MCA is a unique subtype of CRC, as it has distinct clinical and histological characteristics and genetic features.1 A previous study showed that MCA was mainly observed in female and younger populations;20 our study showed that 57.96% of the patients were male, and the middle-younger patients accounted for 61.78% of all eligible patients, consistent with findings reported by Song et al.21 Meanwhile, 42.04% of patients with localized lesions had a high FPR. Accumulating evidence showed that a high FPR within the patients indicated a high-degree of chronic inflammation,22 and severe cancer-related inflammation could weaken or lead to chemoradioresistence,16 which leads to unsatisfactory clinical outcomes in CRC patients.8 Thus, the recurrence rate in the cohort was high (38.85%).

Previous studies have shown that the common prognostic factors, such as TNM stage, venous and lymphoid invasion, microsatellite instability (MSI) status, CEA, and CA19-9 are associated with the prognosis of MCA.23–25 However, there was a need for an improved predicted efficacy. In our study, we found that stage III, high CA19-9 and high CEA were related to the worse survival. Recent studies have shown that cancer-elicited inflammatory biomarkers (neutrophil-to-lymphocyte ratio, AFR, and FPR) are promising prognostic biomarkers for the localized and metastatic CRC.8,16,22,26,27 Moreover, circulating FPR was the preferred inflammatory biomarkers in predicting recurrence in patients with stage II–III CRC patients in terms of prognostic ability.22 Furthermore, NAR, NPAR, and FPR were associated with short RFS adjusted by common characteristics and other confounders. This suggests that these variables could be considered as independent prognostic factors to predict disease progression.In addition, the predicted efficacy and sensitivity of the combined TNM-CA199-FPR score were high, up to 0.779 and 84.75%, respectively; these values were significantly higher than those of individual factors. The revealed that the combined score improves the predicted efficacy of the individual factors, and it is economical, simple, and effective in predicting disease recurrence. Moreover, FPR is a better index that aids in monitoring recurrence (up to two months earlier) than the common imaging detection in patients with localized lesions. Thus, FPR detection at each follow-up would possibly help help clinicians to select an effective therapeutic strategy to improve the clinical outcome of these patients.

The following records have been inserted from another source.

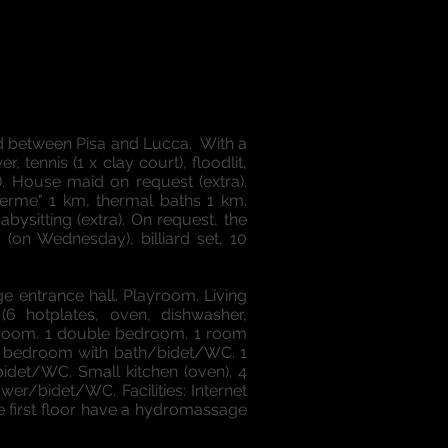
ed between Pisa and Lucca. With a
 tennis (1 x clay court), floodlit,
d). House maid on request (extra).
Terme" 1 km, thermal baths 1 km.
abysitting (extra). On request, the
 (on Wednesday), billiard set, 10
ge entrance hall. Playroom. Living
(6 hotplates, oven, dishwasher,
bedroom. 1 double bedroom. 1 room
le bedroom with bath/bidet/WC. 1
det/WC. Small kitchen (oven). 4
r/bidet/WC. Facilities: Internet
e first floor have a hydromassage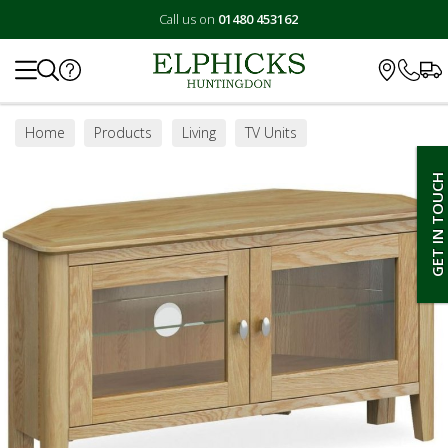
Call us on
01480 453162
Search
Home
Products
Living
TV Units
GET IN TOUCH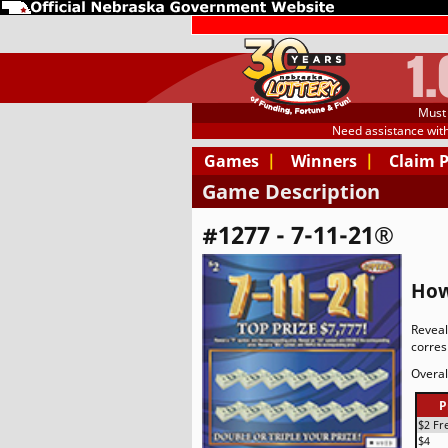
1
Must 
Need assistance wit
Games
|
Winners
|
Claim 
Game Description
#1277 - 7-11-21®
How
Reveal
corres
Overal
P
$2 Fr
$4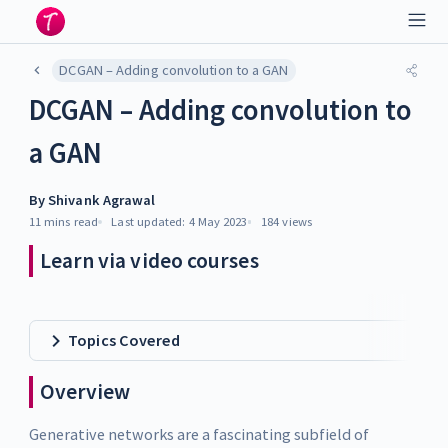
DCGAN – Adding convolution to a GAN
DCGAN – Adding convolution to
a GAN
By
Shivank Agrawal
11 mins
read
Last updated:
4 May 2023
184
views
Learn via video courses
Topics Covered
Overview
Generative networks are a fascinating subfield of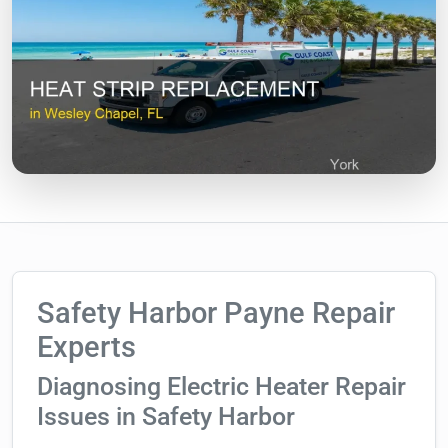
Safety Harbor Payne Repair
Experts
Diagnosing Electric Heater Repair
Issues in Safety Harbor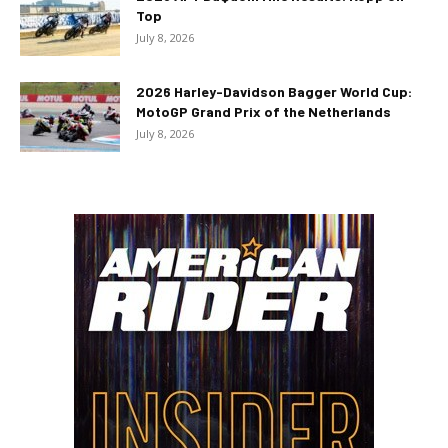
Top
July 8, 2026
2026 Harley-Davidson Bagger World Cup:
MotoGP Grand Prix of the Netherlands
July 8, 2026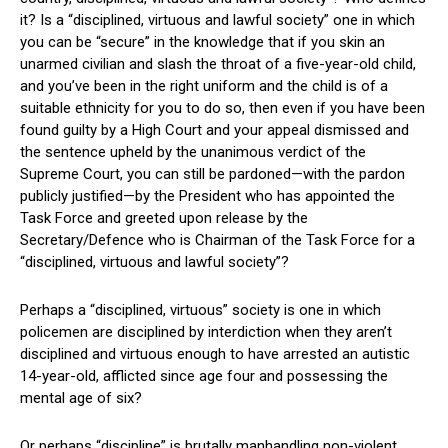
it? Is a “disciplined, virtuous and lawful society” one in which
you can be “secure” in the knowledge that if you skin an
unarmed civilian and slash the throat of a five-year-old child,
and you’ve been in the right uniform and the child is of a
suitable ethnicity for you to do so, then even if you have been
found guilty by a High Court and your appeal dismissed and
the sentence upheld by the unanimous verdict of the
Supreme Court, you can still be pardoned—with the pardon
publicly justified—by the President who has appointed the
Task Force and greeted upon release by the
Secretary/Defence who is Chairman of the Task Force for a
“disciplined, virtuous and lawful society”?
Perhaps a “disciplined, virtuous” society is one in which
policemen are disciplined by interdiction when they aren’t
disciplined and virtuous enough to have arrested an autistic
14-year-old, afflicted since age four and possessing the
mental age of six?
Or perhaps “discipline” is brutally manhandling non-violent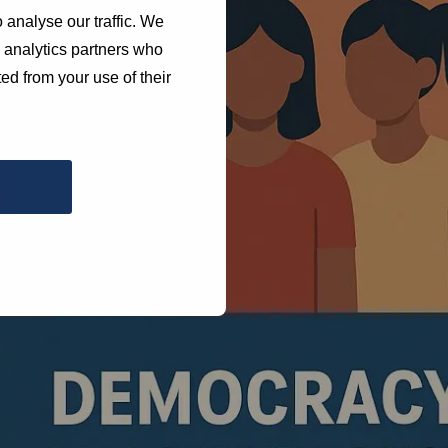
 analyse our traffic. We
d analytics partners who
ed from your use of their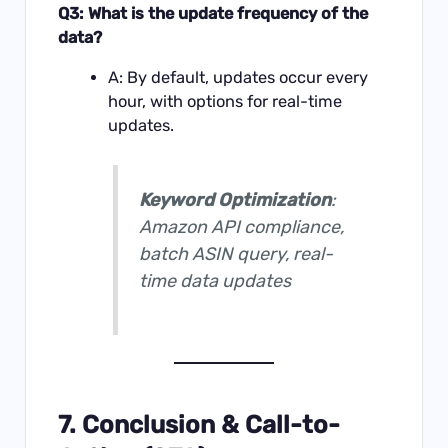
Q3: What is the update frequency of the
data?
A: By default, updates occur every
hour, with options for real-time
updates.
Keyword Optimization
:
Amazon API compliance,
batch ASIN query, real-
time data updates
7. Conclusion & Call-to-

To the best of our knowledge, this is the first attempt to report the prognostic role of the six inflammatory ratios in MCA, and the combined score can effectively predict the recurrence in patients with localized lesions. Nonetheless, the following shortcomings were encountered in our study. First, this was a retrospective study. Therefore, selection bias might have affected our results. Second, the number of participants in our study was only 157, and all participants were recruited from a single hospital. Thus, the study findings and cut-off values of these inflammatory biomarkers need to be validated by multi-centers designed studies with a large sample size. Thirdly, alterations in the fundamental genes of the MAPK pathway and high microsatellite instability (MSI) status were more likely to be associated with MCA.1,28 However, we did not detect RAS and BRAF mutations or MSI status. Thus, we did not determine the relationship between molecular features and FPR, as well as their predicted efficacies.

Conclusions

In summary, FPR is a preferred parameter in monitoring the recurrence in stage I–III MCA patients after surgery. The combined TNM-CA199-FPR score is an economical, simple, effective, and independent prognostic factor for predicting the recurrence of the patients. Our findings may help surgeons and oncologists to accurately predict and to monitor disease progression, thereby warranting future multicenter prospective studies for verification.